The third day things are different outside: perhaps not in the way that the pundits and presidential candidates and geostrategists are writing about, but things are different. You don’t feel the clash of civilizations exploding around you — though perhaps that’s coming. You certainly don’t feel the effects of the bombs France has begun to drop on ISIS-controlled territory. President Hollande said the attack was an act of war. Yes, but it was also an act of terrorism, and there’s a difference. It’s not enough to make people stop going to restaurants, bars, and movie theaters, but when you go for the paper and a baguette the next morning, and a jogger passing on the left brushes against your shoulder, you jump. And on Monday, after having sung the Marseillaise in class and stood for a moment of silence, you’re sitting with a classmate reviewing an exposé for Thursday when a security guard slams open a door and yells for everyone to evacuate the building immediately. In the moments that follow, dozens of metal chairs hit the floor in rapid succession, and you’re reminded what a Kalashnikov sounds like. The day after that you complain with your friends about the two idiots who left their book bags unattended.

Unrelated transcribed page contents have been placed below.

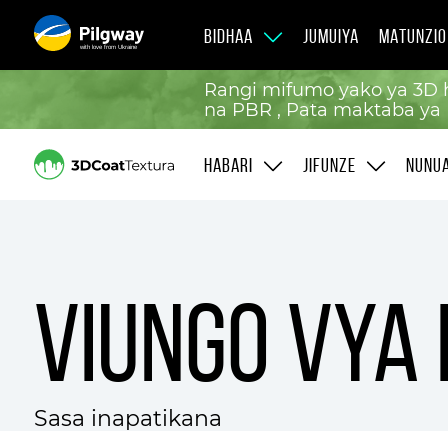
BIDHAA
JUMUIYA
MATUNZIO
with love from Ukraine
Rangi mifumo yako ya 3D h
na PBR , Pata maktaba ya 
HABARI
JIFUNZE
NUNU
Viungo vya
Sasa inapatikana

Now it’s a week later and the routine is back but the unease hasn’t left. At first, I didn’t like all the comparisons to 9/11. 9/11 made adults cry, and if November 13 is like September 11, then now that I’m twenty I can’t rely on “I was there, but I was too young to understand.” Of course, it’s not the understanding that scares me, but the feeling. And there’s a relief in knowing that I was too young to feel 9/11. But I’m not too young now and it hurts, it really hurts.
And Paris! I don’t easily acclimate to new places (is going to college in my hometown a cause or a consequence?), but Paris was so easy to settle into, more so than Berlin over the summer or Philly a few years ago or even New York, New York. I understood almost instantaneously why centuries of expats — from Pablo Picasso to Ernest Hemingway to Gil Pender — have chosen this place to live. Because while the waitress at the brasserie switches to English the second she picks up the foreign sound in my accent, Notre Dame and the Pantheon never will. Maybe it’s how small the city is. In August I asked a friend who’d been here over the summer how he went about exploring, and he said you just pick a direction and walk. There’s a kind of ease and graciousness in being able to do that, more than a little of which was lost — even temporarily — in the attacks. And though the city’s landscape hasn’t physically been altered, how it interacts with people has, which was its greatest gift. It’ll come back. I know that the recovery will take longer than the three weeks left on my lease. I’m just grateful to have been given some of it before I go.